Ponderings For the Week of April 29 to May 5, 2019

New Records Set Amidst Robust Week for Stocks

The Standard & Poor’s 500 Stock Index and the NASDAQ set all-time records last week, buoyed by surprisingly strong GDP growth and continued pleasing first quarter corporate profit reports. Stocks of all sizes shared in the advance, with technology shares once again attracting investor affection. Two perennial threats to the equity markets, inflation and rising interest rates, have taken a back seat. Muted inflation data for the first quarter has the Federal Reserve signaling that it is unlikely to raise interest rates this year.

Conditions are so positive that Wall Street pessimists are converting to optimists and the heretofore optimistic are becoming even more so. Is history once again being lost in the euphoria? Just as times of maximum pessimism have produced strong rebounds, so has pervasive optimism often heralded slumping equity values. This doesn’t suggest the need for excessive caution, but adding significantly to stocks in expectation of more of what has been enjoyed so far this year is unwise unless you have a long time until you will need the money.      


You Might Want to Consider Completing an Ethical Will

An “ethical will” is a way for someone to share personal information to family members. Ethical wills are often written by people at turning points and transitions in their lives and when facing challenging life situations. There is no prescribed content to an ethical will, but some topics that might be considered include:

  • Important family traditions
  • Family or religious ceremonies that have been meaningful
  • Things that were learned from older and younger generation family members and others
  • Values that the author wishes to pass on to the next generation
  • Meaningful changes in the world that have occurred over the author’s lifetime
  • Major changes that occurred in the author’s personal circumstances
  • Important decisions that were made that made a difference
  • What the author might have done differently
  • What the author hopes people will remember about him or her
  • Feelings that the author has had that might not have been shared with others
  • What has not been accomplished that the author had hoped to accomplish
  • Hopes for the future

You may want to specify who should and should not read the ethical will and may choose to prepare different versions for different family members. The contents of an ethical will, which have no legal standing, are often shared with loved ones before death, or the writer may prefer that it be read posthumously.

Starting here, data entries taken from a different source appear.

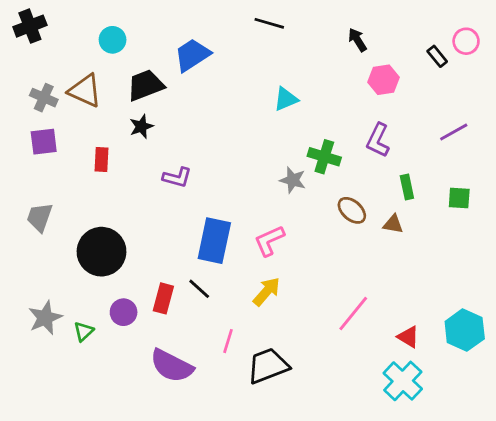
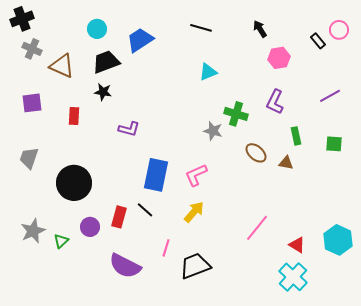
black line: (269, 23) -> (201, 28), moved
cyan circle: (113, 40) -> (97, 29), moved
gray cross: (44, 98) -> (32, 49), moved
black star: (141, 126) -> (103, 92), turned 30

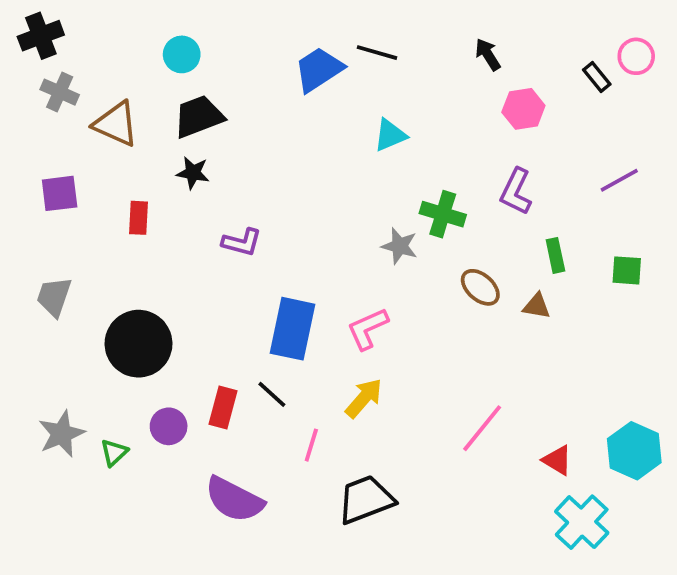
blue trapezoid: (140, 40) -> (319, 69), moved
pink line: (166, 248) -> (311, 445), moved
cyan cross: (293, 277) -> (582, 522), moved

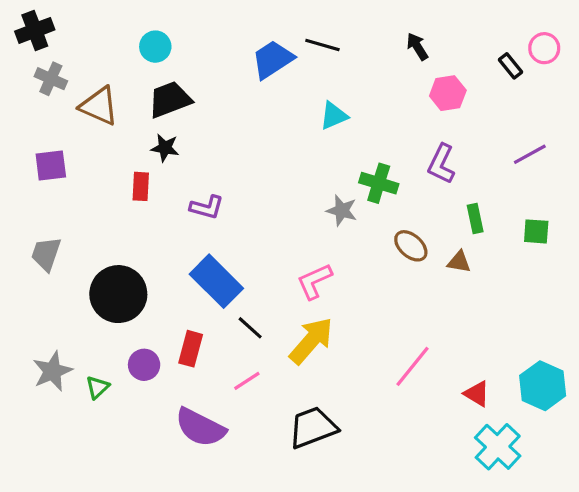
red rectangle: (138, 218) -> (141, 186), moved
blue rectangle: (292, 329) -> (216, 281), moved, turned -57
black line: (272, 394) -> (250, 328), moved
yellow arrow: (364, 398) -> (311, 341), size x1.4
pink line: (311, 445) -> (247, 381), moved, turned 40

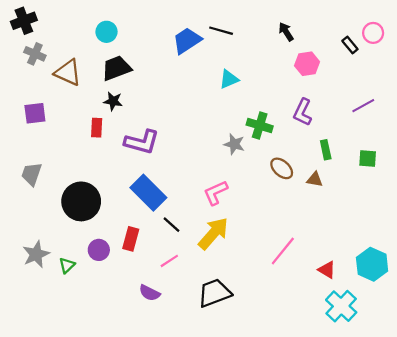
purple L-shape: (207, 207) -> (142, 142), size x1.5
purple semicircle: (200, 427) -> (149, 293), moved, size x0.6

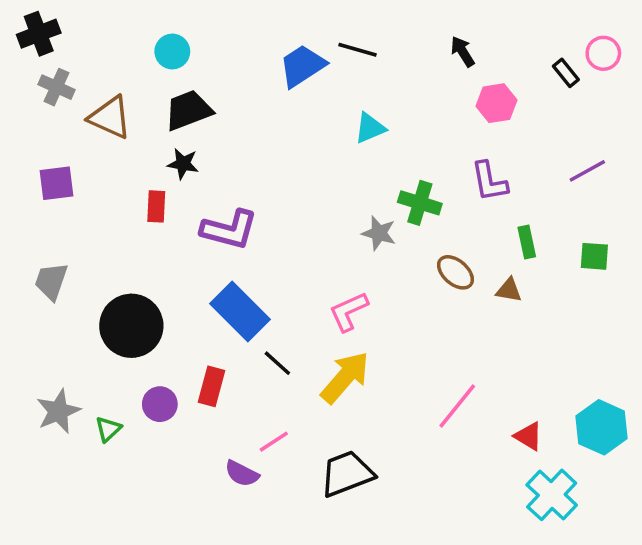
purple L-shape: (303, 112) -> (489, 182), turned -36
pink line: (169, 261) -> (274, 442), moved

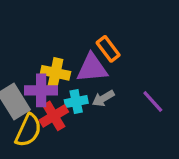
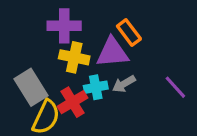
purple cross: (41, 90) -> (64, 26), moved

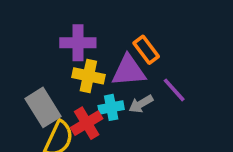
purple line: (175, 87) -> (174, 90), moved

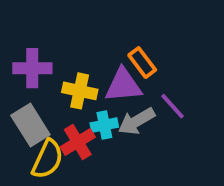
purple cross: (78, 43) -> (32, 68), moved
gray arrow: (141, 104) -> (137, 121), size x1.4

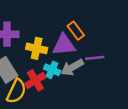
purple line: (172, 106) -> (95, 58), turned -54
cyan cross: (104, 125) -> (52, 70), turned 35

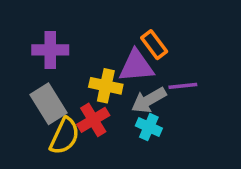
yellow cross: (37, 48) -> (106, 86), moved
cyan cross: (52, 70) -> (149, 127), moved

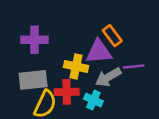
gray rectangle: (48, 104) -> (33, 80), turned -64
red cross: (93, 120) -> (67, 92), turned 30
cyan cross: (149, 127) -> (93, 100), moved

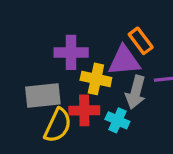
purple cross: (34, 40) -> (71, 52), moved
gray arrow: (108, 77) -> (136, 92), turned -45

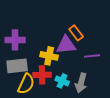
purple cross: (71, 52) -> (15, 40), moved
gray arrow: (136, 92) -> (81, 83), moved

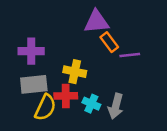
purple triangle: (66, 45) -> (96, 22), moved
purple line: (92, 56) -> (130, 55), moved

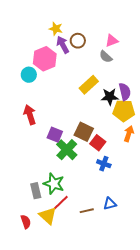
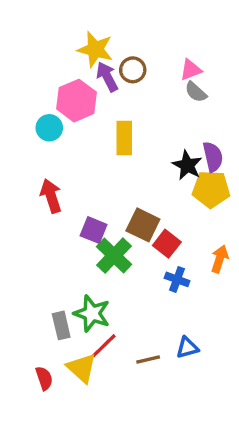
yellow star: (56, 29) -> (95, 49), size x1.5
gray semicircle: (106, 57) -> (196, 92), moved
yellow rectangle: (89, 85) -> (124, 138), moved, turned -48
black star: (110, 97) -> (187, 165), turned 30
orange arrow: (129, 134) -> (220, 259), moved

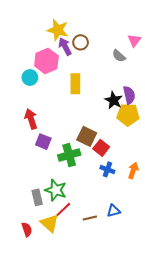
pink triangle: (191, 70) -> (134, 40), moved, turned -32
purple square: (94, 230) -> (43, 142), moved
green cross: (114, 256) -> (69, 155), turned 30
orange arrow: (220, 259) -> (133, 171), moved

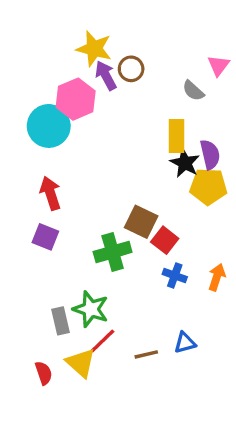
cyan circle: (30, 78) -> (49, 126), size x1.6
yellow rectangle: (75, 84) -> (176, 136), moved
purple square: (43, 142) -> (45, 237), moved

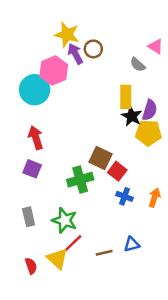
pink triangle: (218, 65) -> (156, 47), turned -35
purple semicircle: (210, 155) -> (150, 110), turned 30
gray rectangle: (60, 321) -> (29, 217), moved

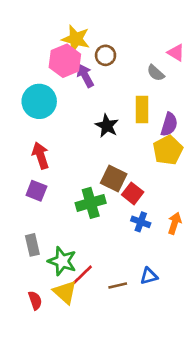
purple arrow: (75, 54) -> (85, 76), moved
pink hexagon: (54, 71) -> (65, 61), moved
black star: (132, 116) -> (107, 126), moved
yellow pentagon: (148, 133) -> (168, 150), turned -30
green star: (65, 220) -> (62, 261), moved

If you prepare an ethical will that is intended to be read after death, be sure to make family members aware of its location, perhaps as a part of a letter of instruction. Our “Lifetime Financial Organizer” includes a section with suggestions and space for completing an ethical will. Visit www.mylifetimefinancialorganizer.com.



Smart Money Tips

What’s your number? Do you know your "number?" Americans love a shortcut, and when it comes to putting money away for the future we can become fixated on our "number." That is the amount of money you will supposedly need to amass in order to be able to afford to retire. The media and many investment companies like to use numbers to scare the daylights out of you. They suggest that people who are about to retire need at least $1 million in the kitty in order to have any hope of averting deprivation later on. Of course, $5 million is better; it will allow you to be, in the words of one publication, "beer and pretzels rich." Talk about sleep depriving.

First, don't conclude that if you don't achieve the number that someone else asserts you need to achieve that you'll be consigned to an impecunious retirement. Most retirees, including a large majority of current retirees, can retire quite nicely on far less than what some news article or TV talking head says you’ll need. Second, rather than obsessing over what you need to do to achieve some number, focus instead on the basics of sound financial planning.

Bring your lunch to work. Rather than go out for lunch, consider bringing your lunch to work. This can save a lot of money. While you’re at it, rather than stopping for coffee and whatever on your way to the office, bring your own and save even more. Special note to millennials: if you can get into this habit now, the savings (if you put them away for retirement) could add hundreds of thousands of dollars to your retirement kitty.